The function ListKlass
will fetch a list of all
classifications. It returns the classification name
(klass_name
), number (klass_nr
) and the
classification family it belongs to (klass_family
). The
classification type (klass_type
) is also shown which
indicates whether it is a classification or code list.
ListKlass()
klass_name | klass_nr | klass_family | klass_type |
---|---|---|---|
Standard for yrkesklassifisering | 7 | 1 | Klassifikasjon |
Standard for skadeforsikring bransje | 155 | 2 | Klassifikasjon |
Standard for kjønn | 2 | 3 | Klassifikasjon |
Standard for gruppering av familier | 17 | 3 | Klassifikasjon |
Standard for sivilstand | 19 | 3 | Klassifikasjon |
Standard for gruppering av husholdninger | 37 | 3 | Klassifikasjon |
Code lists are classifications that used for national and internal
(Statistics Norway) publications. These can be included in the list
using the codelist
parameter
ListKlass(codelists = TRUE)
klass_name | klass_nr | klass_family | klass_type |
---|---|---|---|
Standard for yrkesklassifisering | 7 | 1 | Klassifikasjon |
Kodeliste for yrkeskatalogen, basert på STYRK 98 | 145 | 1 | Kodeliste |
Kodeliste for arbeidstid (hel-/deltid) | 149 | 1 | Kodeliste |
Kodeliste for arbeidsmarkedsstatus | 161 | 1 | Kodeliste |
Kodeliste for arbeidsgiveravgiftstype | 162 | 1 | Kodeliste |
Kodeliste for delpopulasjon for lønn og sysselsetting | 163 | 1 | Kodeliste |
You can also search for a classification by a keyword using the
SearchKlass
function. The first parameter here is the query
to search for.
SearchKlass(query = "ARENA")
klass_name | klass_nr |
---|---|
Classification of type of building /cadastre | 31 |
Classification of land use and land cover | 118 |
Again, to include code lists in the search this should be specified
SearchKlass(query = "ARENA", codelists = TRUE)
klass_name | klass_nr |
---|---|
Kodeliste for ARENA as_ytelse | 394 |
Kodeliste for ARENA Tiltak | 386 |
Kodeliste for ARENA as_f (arbeidssøkerstatus_fingruppe ) | 396 |
Kodeliste for ARENA as_gr (arbeidssøkerstatus grovgruppe) | 395 |
Kodeliste for ARENA as_stat (arbeidssøkerstatus, aktivitet og ytelse) | 393 |
Classification of type of building /cadastre | 31 |
Classification of land use and land cover | 118 |
Sometimes a classification or code list will appear several times. This is due to that it occurs several times in different langauges in the database.

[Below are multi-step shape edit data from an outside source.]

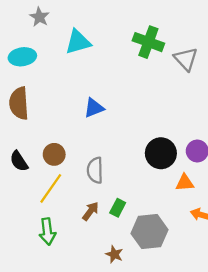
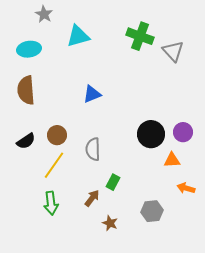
black semicircle: (19, 161) -> (26, 141), turned -90
brown arrow: (90, 211) -> (92, 198), moved
gray hexagon: (150, 232) -> (152, 211), moved, size x0.7

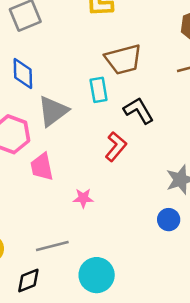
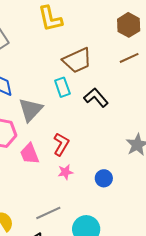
red L-shape: (116, 147) -> (61, 144), moved
blue circle: (169, 220) -> (104, 178), moved

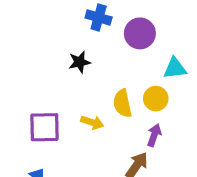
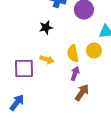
yellow arrow: (92, 122) -> (47, 60), moved
purple arrow: (154, 135) -> (75, 74), moved

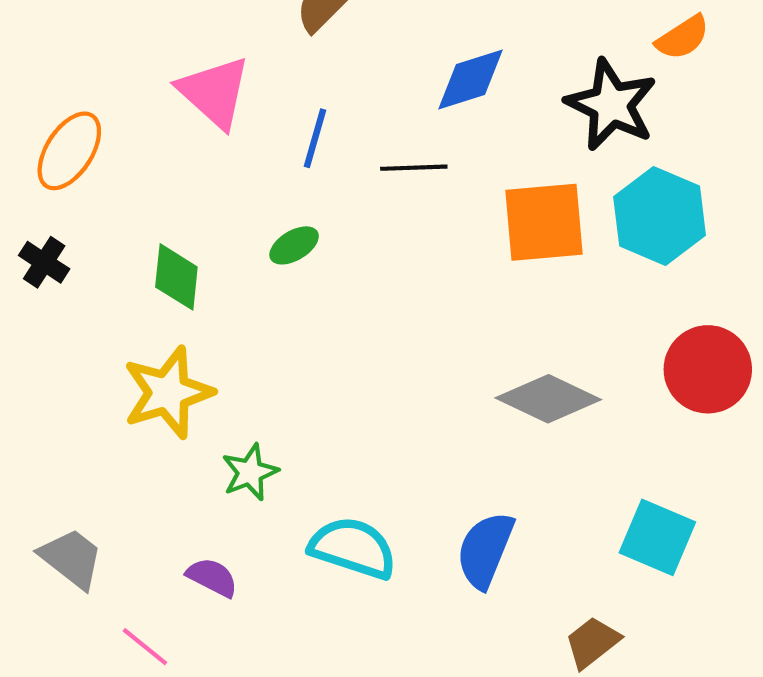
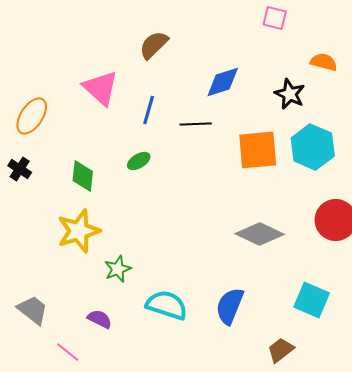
orange semicircle: (683, 37) -> (324, 62), turned -132
black star: (611, 105) -> (290, 94), size x0.7

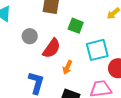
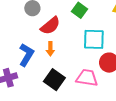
orange arrow: (67, 67) -> (50, 49), moved, turned -40

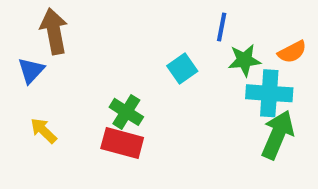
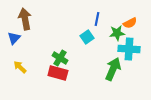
blue line: (222, 27) -> (97, 19), moved
orange semicircle: (292, 52) -> (130, 23), moved
green arrow: (278, 135) -> (113, 69), moved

To fetch a complete classification, use the GetKlass
function together with the unique identifier. For example, to fetch the
Standard Industrial Classifications (KLASS number 6) we
run:
GetKlass(6)
code | parentCode | level | name |
---|---|---|---|
01 | A | 2 | Jordbruk og tjenester tilknyttet jordbruk, jakt og viltstell |
01.1 | 01 | 3 | Dyrking av ettårige vekster |
01.11 | 01.1 | 4 | Dyrking av korn (unntatt ris), belgvekster og oljeholdige vekster |
01.110 | 01.11 | 5 | Dyrking av korn (unntatt ris), belgvekster og oljeholdige vekster |
01.12 | 01.1 | 4 | Dyrking av ris |
01.120 | 01.12 | 5 | Dyrking av ris |
Classifications are often organised in a heirachical way. In the
example above, the Standard Industrial Classifications have different
values for level. To fetch a specific level, use the
output_level
parameter. For example, to fetch only the top
level Standard Industrial Classification codes we use:
GetKlass(6, output_level = 1)
code | parentCode | level | name |
---|---|---|---|
A | NA | 1 | Jordbruk, skogbruk og fiske |
B | NA | 1 | Bergverksdrift og utvinning |
C | NA | 1 | Industri |
D | NA | 1 | Elektrisitets-, gass-, damp- og varmtvannsforsyning |
E | NA | 1 | Vannforsyning, avløps- og renovasjonsvirksomhet |
F | NA | 1 | Bygge- og anleggsvirksomhet |
In the above examples we have seen that the names are returned in
Norwegian (Bokmål). However, many of the classification in
KLASS are in multiple languages. The output language can be
specified as Bokmål (“nb”), Nynorsk (“nn”) or English (“en”) using the
language
parameter. Note: all 3 languages are not
available for all classifcations.
GetKlass(6, output_level = 1, language = "en")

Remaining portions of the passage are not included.